REITs were the biggest losers on the Singapore market during that period, falling 15% from May 20 through July 4 and underperforming the benchmark Straits Times Index, Citibank said in a report.
But despite higher yields on Singapore government bonds, the gap between them and yields on Singapore-listed REITs remains “quite comfortable and attractive,” said Eric Khaw, Singapore-based associate fund manager for Henderson Global Investors, which has more than US$100 billion under management.

“We are not that concerned about short-term interest rates moving up in the short to medium term,” Khaw said.
Henderson was a cornerstone investor in Mapletree Greater China Commercial Trust, which raised US$1.3 billion in an IPO of China real-estate assets in March.
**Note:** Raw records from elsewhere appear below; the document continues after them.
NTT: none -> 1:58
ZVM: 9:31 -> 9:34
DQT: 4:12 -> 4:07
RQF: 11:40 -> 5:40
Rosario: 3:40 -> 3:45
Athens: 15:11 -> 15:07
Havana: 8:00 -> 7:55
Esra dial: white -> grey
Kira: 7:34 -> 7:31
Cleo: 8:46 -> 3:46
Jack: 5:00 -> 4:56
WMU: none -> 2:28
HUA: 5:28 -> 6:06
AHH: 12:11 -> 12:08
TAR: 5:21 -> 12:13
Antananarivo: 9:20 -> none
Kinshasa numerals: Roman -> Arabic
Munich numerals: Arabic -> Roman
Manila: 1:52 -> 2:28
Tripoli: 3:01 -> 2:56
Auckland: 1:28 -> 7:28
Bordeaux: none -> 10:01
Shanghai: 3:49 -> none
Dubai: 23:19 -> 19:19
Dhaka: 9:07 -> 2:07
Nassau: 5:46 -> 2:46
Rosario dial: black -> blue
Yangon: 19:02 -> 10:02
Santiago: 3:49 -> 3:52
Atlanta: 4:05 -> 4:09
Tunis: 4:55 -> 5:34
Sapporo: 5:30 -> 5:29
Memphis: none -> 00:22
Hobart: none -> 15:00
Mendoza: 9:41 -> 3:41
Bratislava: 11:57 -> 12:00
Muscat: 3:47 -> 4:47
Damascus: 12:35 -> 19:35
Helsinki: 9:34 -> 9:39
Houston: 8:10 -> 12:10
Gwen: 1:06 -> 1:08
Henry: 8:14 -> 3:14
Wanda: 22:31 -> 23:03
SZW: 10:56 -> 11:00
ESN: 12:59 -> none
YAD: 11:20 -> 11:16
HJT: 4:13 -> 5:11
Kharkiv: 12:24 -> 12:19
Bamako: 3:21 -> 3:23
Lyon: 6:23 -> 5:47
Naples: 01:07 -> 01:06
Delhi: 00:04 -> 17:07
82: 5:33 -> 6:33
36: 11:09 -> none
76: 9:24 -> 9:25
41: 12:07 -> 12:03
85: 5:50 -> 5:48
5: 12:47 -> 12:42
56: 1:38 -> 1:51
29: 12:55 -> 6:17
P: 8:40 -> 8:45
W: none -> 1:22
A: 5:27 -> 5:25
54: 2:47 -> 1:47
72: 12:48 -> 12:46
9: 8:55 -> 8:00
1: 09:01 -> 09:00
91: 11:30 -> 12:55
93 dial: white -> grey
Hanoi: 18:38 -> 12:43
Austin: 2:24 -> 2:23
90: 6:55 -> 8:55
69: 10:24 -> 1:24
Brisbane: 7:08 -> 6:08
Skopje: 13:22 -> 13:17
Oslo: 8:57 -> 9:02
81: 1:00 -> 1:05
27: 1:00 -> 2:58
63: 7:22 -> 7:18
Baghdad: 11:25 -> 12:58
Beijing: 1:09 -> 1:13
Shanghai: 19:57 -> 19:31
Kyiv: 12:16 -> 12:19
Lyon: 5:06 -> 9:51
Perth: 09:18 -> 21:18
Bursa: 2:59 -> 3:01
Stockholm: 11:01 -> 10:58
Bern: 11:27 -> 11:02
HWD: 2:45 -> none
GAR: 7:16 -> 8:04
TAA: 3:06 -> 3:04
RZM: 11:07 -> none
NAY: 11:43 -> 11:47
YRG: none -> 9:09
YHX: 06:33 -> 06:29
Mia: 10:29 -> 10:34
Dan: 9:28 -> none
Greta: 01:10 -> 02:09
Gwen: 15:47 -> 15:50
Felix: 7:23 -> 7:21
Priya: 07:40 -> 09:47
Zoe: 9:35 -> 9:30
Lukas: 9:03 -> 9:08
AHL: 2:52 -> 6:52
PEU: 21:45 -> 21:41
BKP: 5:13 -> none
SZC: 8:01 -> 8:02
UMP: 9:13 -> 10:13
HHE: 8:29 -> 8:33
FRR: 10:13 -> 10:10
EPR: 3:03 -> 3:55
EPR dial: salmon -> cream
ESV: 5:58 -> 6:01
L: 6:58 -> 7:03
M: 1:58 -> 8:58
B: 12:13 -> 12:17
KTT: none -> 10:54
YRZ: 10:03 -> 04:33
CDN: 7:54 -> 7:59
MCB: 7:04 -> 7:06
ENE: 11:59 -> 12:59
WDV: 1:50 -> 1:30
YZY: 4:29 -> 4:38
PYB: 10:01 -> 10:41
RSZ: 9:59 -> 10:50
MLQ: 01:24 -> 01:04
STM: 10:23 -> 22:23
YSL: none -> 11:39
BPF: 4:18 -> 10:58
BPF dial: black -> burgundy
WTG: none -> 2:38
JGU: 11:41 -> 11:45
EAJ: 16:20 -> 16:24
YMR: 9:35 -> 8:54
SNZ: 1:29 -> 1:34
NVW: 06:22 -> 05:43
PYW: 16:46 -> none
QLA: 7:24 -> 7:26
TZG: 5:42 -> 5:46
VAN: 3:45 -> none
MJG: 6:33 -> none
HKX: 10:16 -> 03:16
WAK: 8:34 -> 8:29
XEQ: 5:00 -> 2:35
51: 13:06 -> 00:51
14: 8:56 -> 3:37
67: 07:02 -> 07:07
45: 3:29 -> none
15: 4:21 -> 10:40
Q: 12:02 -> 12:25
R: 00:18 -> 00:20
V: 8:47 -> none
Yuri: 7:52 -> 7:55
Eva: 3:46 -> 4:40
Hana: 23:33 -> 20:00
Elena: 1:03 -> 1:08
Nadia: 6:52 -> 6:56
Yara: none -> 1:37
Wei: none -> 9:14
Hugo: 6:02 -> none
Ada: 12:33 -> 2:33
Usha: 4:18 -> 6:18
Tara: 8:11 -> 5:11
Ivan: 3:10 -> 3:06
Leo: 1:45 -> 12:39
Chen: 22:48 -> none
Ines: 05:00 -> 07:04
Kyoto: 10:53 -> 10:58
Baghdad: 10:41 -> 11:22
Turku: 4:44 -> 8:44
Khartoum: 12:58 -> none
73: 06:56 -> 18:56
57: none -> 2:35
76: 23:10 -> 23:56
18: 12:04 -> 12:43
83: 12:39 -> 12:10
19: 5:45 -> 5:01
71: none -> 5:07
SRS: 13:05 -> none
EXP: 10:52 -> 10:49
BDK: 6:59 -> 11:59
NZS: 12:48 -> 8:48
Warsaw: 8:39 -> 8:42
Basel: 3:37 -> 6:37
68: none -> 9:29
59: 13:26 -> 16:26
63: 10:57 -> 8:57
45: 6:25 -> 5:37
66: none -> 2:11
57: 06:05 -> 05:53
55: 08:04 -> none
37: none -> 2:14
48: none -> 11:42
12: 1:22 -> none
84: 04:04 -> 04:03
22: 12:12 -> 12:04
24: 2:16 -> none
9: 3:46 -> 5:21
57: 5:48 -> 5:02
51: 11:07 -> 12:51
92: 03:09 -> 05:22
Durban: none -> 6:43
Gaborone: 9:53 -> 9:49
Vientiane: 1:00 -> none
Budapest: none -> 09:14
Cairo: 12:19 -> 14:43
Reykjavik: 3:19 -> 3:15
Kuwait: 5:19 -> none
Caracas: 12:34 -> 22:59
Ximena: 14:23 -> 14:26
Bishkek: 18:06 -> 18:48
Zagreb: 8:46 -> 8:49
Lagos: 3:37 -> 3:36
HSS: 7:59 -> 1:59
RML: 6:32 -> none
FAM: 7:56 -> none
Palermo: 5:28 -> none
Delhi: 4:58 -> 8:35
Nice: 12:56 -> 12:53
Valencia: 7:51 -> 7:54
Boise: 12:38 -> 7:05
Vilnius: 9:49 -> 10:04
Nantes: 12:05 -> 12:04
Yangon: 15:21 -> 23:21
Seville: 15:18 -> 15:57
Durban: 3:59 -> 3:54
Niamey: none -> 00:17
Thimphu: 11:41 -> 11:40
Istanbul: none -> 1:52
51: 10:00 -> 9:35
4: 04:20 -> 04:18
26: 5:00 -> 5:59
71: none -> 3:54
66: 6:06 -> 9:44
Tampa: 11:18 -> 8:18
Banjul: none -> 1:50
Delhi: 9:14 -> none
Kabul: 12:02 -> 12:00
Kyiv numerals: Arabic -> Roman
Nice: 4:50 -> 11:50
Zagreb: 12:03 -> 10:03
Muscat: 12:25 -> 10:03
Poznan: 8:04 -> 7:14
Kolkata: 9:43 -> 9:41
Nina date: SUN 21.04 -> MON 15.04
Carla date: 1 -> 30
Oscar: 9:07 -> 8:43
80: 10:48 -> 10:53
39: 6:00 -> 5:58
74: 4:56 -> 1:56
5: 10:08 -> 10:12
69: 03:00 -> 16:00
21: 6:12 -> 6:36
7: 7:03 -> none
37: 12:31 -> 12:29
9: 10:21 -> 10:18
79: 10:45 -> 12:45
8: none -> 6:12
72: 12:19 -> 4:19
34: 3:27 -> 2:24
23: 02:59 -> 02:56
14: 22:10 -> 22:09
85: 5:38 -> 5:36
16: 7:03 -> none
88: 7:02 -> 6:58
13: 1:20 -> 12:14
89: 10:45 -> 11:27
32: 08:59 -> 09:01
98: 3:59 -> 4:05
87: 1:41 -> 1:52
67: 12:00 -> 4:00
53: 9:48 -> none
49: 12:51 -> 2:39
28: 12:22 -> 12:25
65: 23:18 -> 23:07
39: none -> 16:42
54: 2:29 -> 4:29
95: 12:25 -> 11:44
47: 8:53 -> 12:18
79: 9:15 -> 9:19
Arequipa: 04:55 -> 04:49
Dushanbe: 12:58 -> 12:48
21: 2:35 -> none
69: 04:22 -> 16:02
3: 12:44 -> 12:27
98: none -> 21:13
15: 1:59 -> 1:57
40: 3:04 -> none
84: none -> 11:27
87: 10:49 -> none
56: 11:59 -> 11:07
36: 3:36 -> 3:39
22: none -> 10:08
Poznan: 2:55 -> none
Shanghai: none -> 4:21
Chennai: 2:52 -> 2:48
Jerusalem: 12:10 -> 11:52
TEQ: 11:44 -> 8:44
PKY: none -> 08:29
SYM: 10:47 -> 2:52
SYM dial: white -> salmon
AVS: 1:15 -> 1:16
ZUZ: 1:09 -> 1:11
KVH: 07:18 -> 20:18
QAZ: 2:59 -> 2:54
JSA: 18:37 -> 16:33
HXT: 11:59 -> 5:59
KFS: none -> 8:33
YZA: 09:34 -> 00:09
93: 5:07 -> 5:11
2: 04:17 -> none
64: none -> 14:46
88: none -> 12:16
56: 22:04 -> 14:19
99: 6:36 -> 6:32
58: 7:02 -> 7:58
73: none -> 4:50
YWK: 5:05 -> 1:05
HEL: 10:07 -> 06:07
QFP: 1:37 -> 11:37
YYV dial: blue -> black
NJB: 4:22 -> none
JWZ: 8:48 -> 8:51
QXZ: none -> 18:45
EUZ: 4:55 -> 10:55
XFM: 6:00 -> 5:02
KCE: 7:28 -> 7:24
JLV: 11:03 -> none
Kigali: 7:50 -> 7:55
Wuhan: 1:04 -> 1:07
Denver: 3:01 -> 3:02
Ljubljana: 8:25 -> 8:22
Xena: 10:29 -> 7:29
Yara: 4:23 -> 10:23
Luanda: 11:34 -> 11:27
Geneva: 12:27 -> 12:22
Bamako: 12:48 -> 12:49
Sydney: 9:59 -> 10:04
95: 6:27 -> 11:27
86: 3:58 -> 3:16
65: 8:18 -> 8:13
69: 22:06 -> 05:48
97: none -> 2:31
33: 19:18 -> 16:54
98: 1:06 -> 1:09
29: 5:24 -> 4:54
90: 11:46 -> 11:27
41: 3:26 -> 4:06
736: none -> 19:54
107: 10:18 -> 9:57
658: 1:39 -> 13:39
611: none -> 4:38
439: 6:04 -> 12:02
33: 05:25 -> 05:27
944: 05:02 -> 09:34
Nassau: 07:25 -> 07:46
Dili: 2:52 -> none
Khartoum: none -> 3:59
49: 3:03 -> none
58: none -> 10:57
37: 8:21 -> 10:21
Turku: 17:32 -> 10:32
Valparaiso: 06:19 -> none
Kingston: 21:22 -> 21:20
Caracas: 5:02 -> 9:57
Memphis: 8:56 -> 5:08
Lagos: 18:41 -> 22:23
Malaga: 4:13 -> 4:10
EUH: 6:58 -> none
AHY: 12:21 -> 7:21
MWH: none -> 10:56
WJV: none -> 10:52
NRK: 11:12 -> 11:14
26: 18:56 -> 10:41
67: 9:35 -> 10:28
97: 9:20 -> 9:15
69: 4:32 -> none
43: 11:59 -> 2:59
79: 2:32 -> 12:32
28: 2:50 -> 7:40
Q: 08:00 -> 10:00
Cornerstone investors generally commit to holding a significant stake for a set period.

Singapore has become an Asian hub for trust listings, due largely to government rules that require trusts to pay out 90% of revenue in dividends. Singapore-listed REITs have yields of 6%-7%.
The city-state ranks first in Asia this year in trust IPOs with a total volume of US$3.4 billion, nearly half the region’s total, according to data provider Dealogic.
That dominance in trust listings, which has accounted for 90% of the city-state’s total IPO volume this year, has pushed Singapore to first in overall IPO volume in Southeast Asia for the year—and third in Asia behind only Tokyo and Hong Kong, according to Dealogic.
If all the deals in the pipeline get done, Singapore is likely to surpass its previous record for IPO volume of US$7.2 billion in 2011.

“There is ample liquidity in the region and property is a good way to play on the growth in Asian economies,” said Angelo Scasserra, head of real-estate banking for Southeast Asia at Credit Suisse, an adviser on both the Overseas Union and Singapore Press Holdings offerings.
Scasserra said both offerings saw significant demand from private-banking clients.
“Unlike an institutional investor, a private-banking client doesn’t have to manage redemptions from fund investors and they don’t have to outperform indices, so they can be long-term holders of real-estate securities,” he said.